TO DO →
Once the images are set aside, write out the rest of the records exactly.

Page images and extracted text
::::::::::
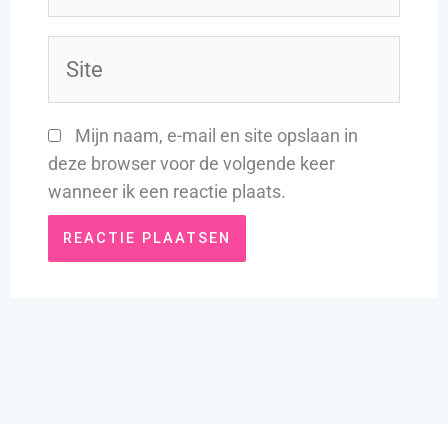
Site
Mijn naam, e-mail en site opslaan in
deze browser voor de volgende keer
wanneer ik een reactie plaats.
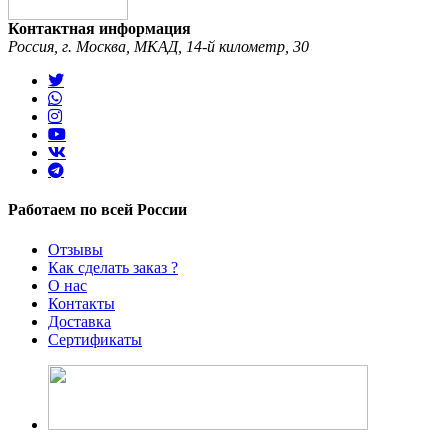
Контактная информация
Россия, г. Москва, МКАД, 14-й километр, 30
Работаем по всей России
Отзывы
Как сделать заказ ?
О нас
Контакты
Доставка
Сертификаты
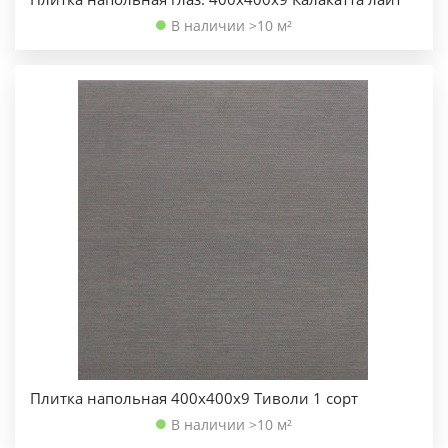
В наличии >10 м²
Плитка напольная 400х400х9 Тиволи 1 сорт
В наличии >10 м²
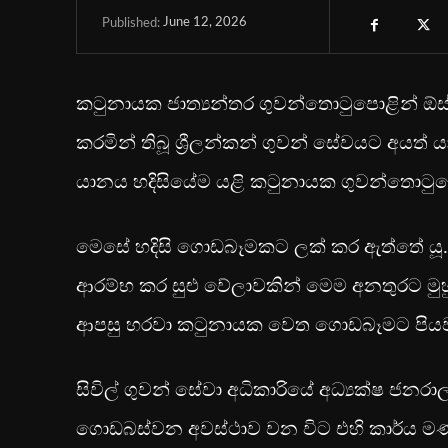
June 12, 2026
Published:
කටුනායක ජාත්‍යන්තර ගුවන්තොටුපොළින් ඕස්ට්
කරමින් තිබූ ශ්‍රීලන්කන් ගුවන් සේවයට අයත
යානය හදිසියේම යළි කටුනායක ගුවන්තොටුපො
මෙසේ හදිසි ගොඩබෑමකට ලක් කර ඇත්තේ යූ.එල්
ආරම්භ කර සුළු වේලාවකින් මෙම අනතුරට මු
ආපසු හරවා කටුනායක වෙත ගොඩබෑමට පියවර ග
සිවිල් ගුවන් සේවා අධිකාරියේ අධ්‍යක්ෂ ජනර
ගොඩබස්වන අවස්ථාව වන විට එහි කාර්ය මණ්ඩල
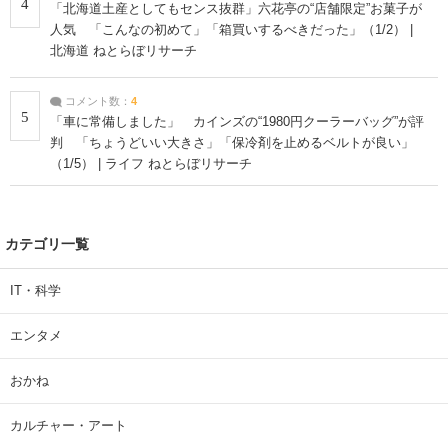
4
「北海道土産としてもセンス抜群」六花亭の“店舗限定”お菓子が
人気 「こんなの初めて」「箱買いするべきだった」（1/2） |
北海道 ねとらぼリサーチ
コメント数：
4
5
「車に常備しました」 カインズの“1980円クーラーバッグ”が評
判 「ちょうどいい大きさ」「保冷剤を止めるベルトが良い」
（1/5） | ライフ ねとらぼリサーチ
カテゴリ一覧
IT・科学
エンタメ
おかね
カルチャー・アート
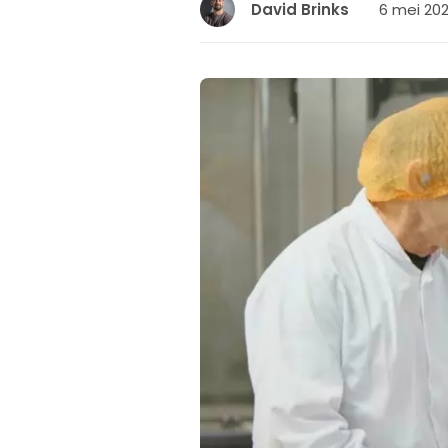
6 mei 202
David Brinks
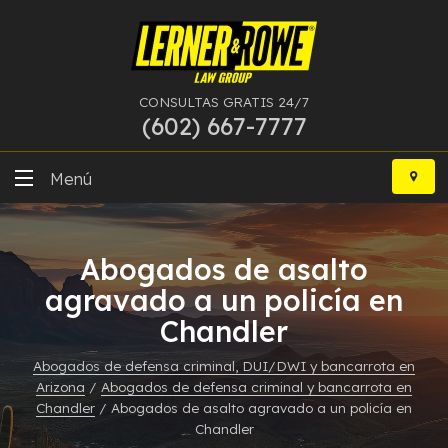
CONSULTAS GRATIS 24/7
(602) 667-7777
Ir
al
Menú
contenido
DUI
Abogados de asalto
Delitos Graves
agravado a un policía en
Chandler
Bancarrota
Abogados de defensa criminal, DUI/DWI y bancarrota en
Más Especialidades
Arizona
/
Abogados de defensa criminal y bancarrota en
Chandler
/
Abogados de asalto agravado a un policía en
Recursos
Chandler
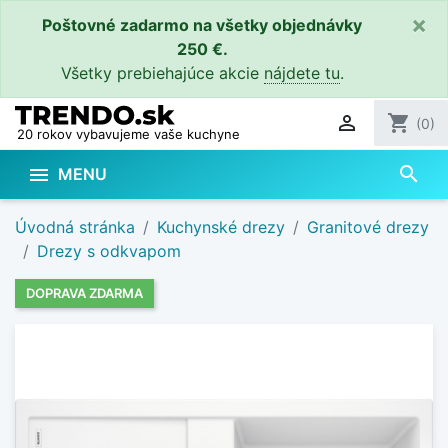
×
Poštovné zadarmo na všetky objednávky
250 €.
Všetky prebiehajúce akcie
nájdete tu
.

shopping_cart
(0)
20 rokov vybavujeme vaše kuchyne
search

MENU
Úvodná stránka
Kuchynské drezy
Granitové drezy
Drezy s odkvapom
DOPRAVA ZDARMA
::::::::::
RESPONSE AREA →
Site
Mijn naam, e-mail en site opslaan in
deze browser voor de volgende keer
wanneer ik een reactie plaats.
Контактная информация
Россия, г. Москва, МКАД, 14-й километр, 30
Работаем по всей России
Отзывы
Как сделать заказ ?
О нас
Контакты
Доставка
Сертификаты
В наличии >10 м²
Плитка напольная 400х400х9 Тиволи 1 сорт
В наличии >10 м²
June 12, 2026
Published:
කටුනායක ජාත්‍යන්තර ගුවන්තොටුපොළින් ඕස්ට්
කරමින් තිබූ ශ්‍රීලන්කන් ගුවන් සේවයට අයත
යානය හදිසියේම යළි කටුනායක ගුවන්තොටුපො
මෙසේ හදිසි ගොඩබෑමකට ලක් කර ඇත්තේ යූ.එල්
ආරම්භ කර සුළු වේලාවකින් මෙම අනතුරට මු
ආපසු හරවා කටුනායක වෙත ගොඩබෑමට පියවර ග
සිවිල් ගුවන් සේවා අධිකාරියේ අධ්‍යක්ෂ ජනර
ගොඩබස්වන අවස්ථාව වන විට එහි කාර්ය මණ්ඩල
4
「北海道土産としてもセンス抜群」六花亭の“店舗限定”お菓子が
人気 「こんなの初めて」「箱買いするべきだった」（1/2） |
北海道 ねとらぼリサーチ
コメント数：
4
5
「車に常備しました」 カインズの“1980円クーラーバッグ”が評
判 「ちょうどいい大きさ」「保冷剤を止めるベルトが良い」
（1/5） | ライフ ねとらぼリサーチ
カテゴリ一覧
IT・科学
エンタメ
おかね
カルチャー・アート
6 mei 202
David Brinks
CONSULTAS GRATIS 24/7
(602) 667-7777
Ir
al
Menú
contenido
DUI
Abogados de asalto
Delitos Graves
agravado a un policía en
Chandler
Bancarrota
Abogados de defensa criminal, DUI/DWI y bancarrota en
Más Especialidades
Arizona
/
Abogados de defensa criminal y bancarrota en
Chandler
/
Abogados de asalto agravado a un policía en
Recursos
Chandler
×
Poštovné zadarmo na všetky objednávky
250 €.
Všetky prebiehajúce akcie
nájdete tu
.

shopping_cart
(0)
20 rokov vybavujeme vaše kuchyne
search

MENU
Úvodná stránka
Kuchynské drezy
Granitové drezy
Drezy s odkvapom
DOPRAVA ZDARMA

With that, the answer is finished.